Donald Trump, divorcé trois fois, accusé de liaisons extraconjugales et auteur de nombreux tweets scandaleux, mise pourtant sur les évangéliques qui représentent un quart de la population américaine. À raison : en 2016, 80% d’entre eux ont voté pour lui. Les adeptes de ce culte respectent la Bible à tous les niveaux : pas d’avortement, pas de relations homosexuelles, abstinence jusqu’au mariage, messes et prières régulières… Les évangéliques affirment être en contact direct avec Dieu après avoir vécu l’expérience bouleversante d’une rencontre avec lui.

Mais les célébrités masculines ne sont pas les seules à s’être converties. Les femmes représentent aujourd’hui plus de la moitié de cette communauté chrétienne, très prosélyte. En France, elles seraient 53% (étude Ipsos). En 2017, on comptait ainsi 650 000 protestants évangéliques et 2440 Églises évangéliques. Un chiffre qui aurait été multiplié par 10 depuis 1970 selon le Conseil National des Evangéliques de France (Cnef). « Les évangéliques ne sont pas en forte décroissance contrairement aux autres religions », constate Jörg Stolz, professeur à l’Institut des Sciences sociales des religions à l’Université de Lausanne.

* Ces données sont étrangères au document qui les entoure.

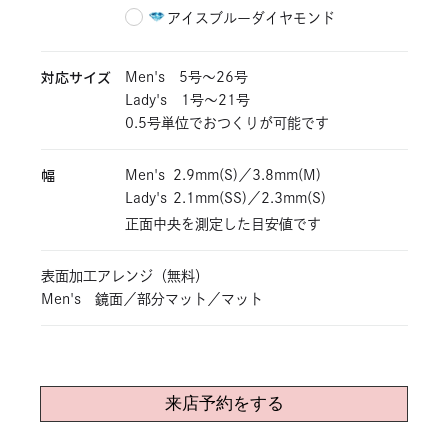
アイスブルーダイヤモンド
対応サイズ
Men's 5号〜26号
Lady's 1号〜21号
0.5号単位でおつくりが可能です
幅
Men's
2.9mm(S)／3.8mm(M)
Lady's
2.1mm(SS)／2.3mm(S)
正面中央を測定した目安値です
表面加工アレンジ（無料）
Men's 鏡面／部分マット／マット
来店予約をする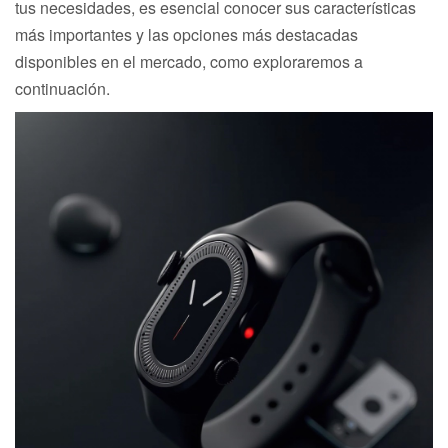
tus necesidades, es esencial conocer sus características
más importantes y las opciones más destacadas
disponibles en el mercado, como exploraremos a
continuación.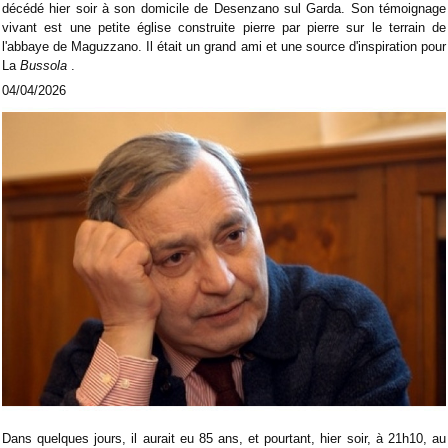
décédé hier soir à son domicile de Desenzano sul Garda. Son témoignage
vivant est une petite église construite pierre par pierre sur le terrain de
l'abbaye de Maguzzano. Il était un grand ami et une source d'inspiration pour
La
Bussola
.
04/04/2026
Dans quelques jours, il aurait eu 85 ans, et pourtant, hier soir, à 21h10, au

Les évangéliques ne sont pas en forte décroissance contrairement aux autres religions

Une rencontre bouleversante avec Dieu

Nina, 23 ans, était à l’époque “une jeune fille comme les autres”. Issue d’une famille athée, en études de droit, elle quitte tout pour son compagnon, un catholique pratiquant. À l’époque, ce dernier la frappe à plusieurs reprises : « Je me protégeais le visage avec mon sac à main alors que j’étais au sol. La Bible qu’il m’avait offerte qui était à l’intérieur de mon sac est tombée, je me suis protégé le visage avec. »

Abasourdie par cette agression, elle pardonne à son ex-compagnon mais rentre à Nice, sa ville natale, le jour même. C’est là-bas qu’elle entre dans sa première église évangélique : « Deux sœurs sont venues à moi, elles m’ont dit qu’elles m’attendaient et qu’elles avaient prié pour moi. J’ai pu enfin avoir les réponses à mes questions… »

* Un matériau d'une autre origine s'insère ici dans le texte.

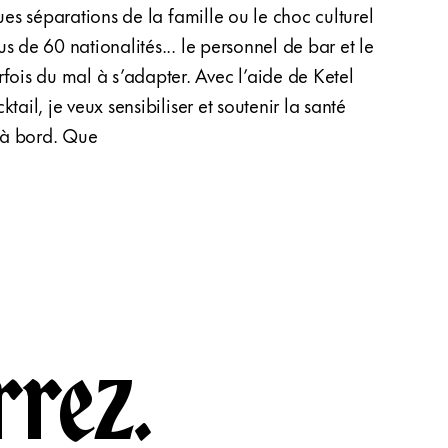
gues séparations de la famille ou le choc culturel
est d’
s de 60 nationalités... le personnel de bar et le
aussi 
rfois du mal à s’adapter. Avec l’aide de Ketel
barma
tail, je veux sensibiliser et soutenir la santé
commu
 à bord. Que
décidé
scann
rrez.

Pour Jörg Stolz, cette façon de raconter son expérience est très commune chez les évangéliques : « Ils font de leur histoire un message fort, ‘avant la vie était mauvaise et pleine de vices, une fois qu’on s’est converti, la vie est merveilleuse’. »

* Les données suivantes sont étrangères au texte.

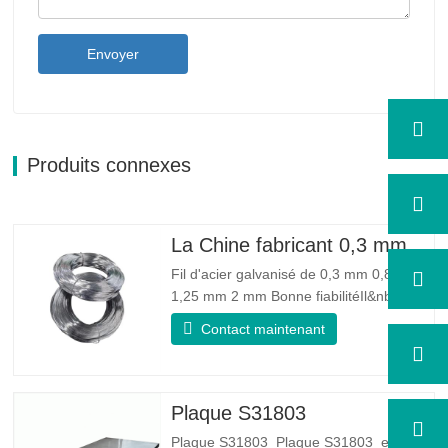
Envoyer
Produits connexes
La Chine fabricant 0,3 mm 0,8 mm 1,25 mm 2 mm de fil d'acier galvanisé
Fil d'acier galvanisé de 0,3 mm 0,8 mm
1,25 mm 2 mm Bonne fiabilitéIl&nbsp;:
peut améliorer certains nœuds, bavures
Contact maintenant
et rouille sur le fil d'acier Bonne élasticité
: La ténacité de l'acier galvanisé est très
bonne, l'élasticité est très bonne, très
adaptée à la fabrication de ressorts…
Plaque S31803
Plaque S31803 Plaque S31803 est un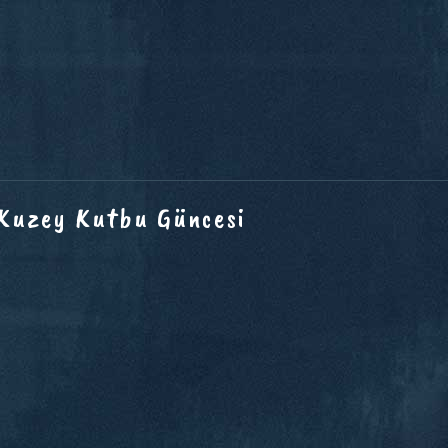
 Kuzey Kutbu Güncesi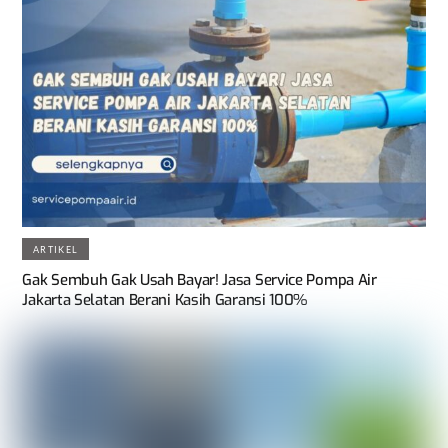
ARTIKEL
Gak Sembuh Gak Usah Bayar! Jasa Service Pompa Air
Jakarta Selatan Berani Kasih Garansi 100%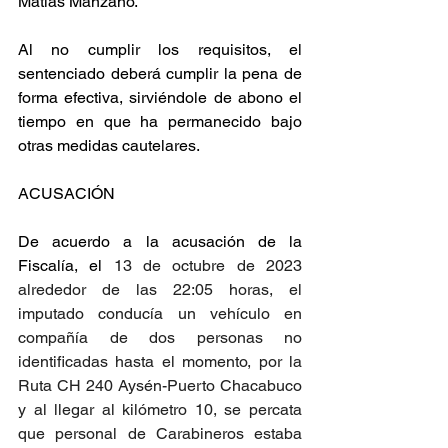
Matías Manzano.
Al no cumplir los requisitos, el 
sentenciado deberá cumplir la pena de 
forma efectiva, sirviéndole de abono el 
tiempo en que ha permanecido bajo 
otras medidas cautelares.
ACUSACIÓN
De acuerdo a la acusación de la 
Fiscalía, el 
13 de octubre de 2023 
alrededor de las 22:05 horas, el 
imputado conducía un vehículo en 
compañía de dos personas no 
identificadas hasta el momento, por la 
Ruta CH 240 Aysén-Puerto Chacabuco 
y al llegar al kilómetro 10, se percata 
que personal de Carabineros estaba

C’est aussi le récit de Noémie. Alors âgée de 17 ans, elle tombe enceinte de son petit-ami. Même si elle n’est pas croyante alors, avorter est pour elle une « décision très lourde ». Dans un moment d’hésitation, Noémie s’adresse pour la première fois à Dieu : « Je ne sais pas qui tu es, je ne sais pas comment tu t’appelles. Si tu existes, change cette situation et je te chercherai. » Quelques jours plus tard, elle fait une fausse couche et prend cela pour un signe. « J’ai ensuite senti les bras de Dieu qui m’entouraient. Il me disait qu’il m’aimait. Je n’ai jamais lâché Dieu depuis ce jour. »

Si les évangéliques savent bien raconter leur conversion, ils changent aussi radicalement leur quotidien après celle-ci. Aujourd’hui, Noémie et Nina refusent d’avoir des relations sexuelles hors mariage. Une interdiction qui s’applique aussi bien aux femmes qu’aux hommes.

« On ne fume pas, on ne boit pas trop, on fait attention où l’on va dans le cadre de nos loisirs, par exemple, on évite les boîtes de nuit », détaille Jörg Stolz. Aux sorties alcoolisées, les jeunes évangéliques (37% de la communauté) préfèrent les soirées « inter-jeunes ». Et pourtant, faire partie de la communauté évangélique, c’est aussi subir une certaine pression, souligne l’expert. Ils « essayent d’être parfaits en vivant avec Dieu et en le montrant aux autres, raconte Jörg Stolz. Quand ça ne marche pas, cela peut être très dur pour ceux qui se mettent contre les règles, et même conduire à la « désaffiliation. »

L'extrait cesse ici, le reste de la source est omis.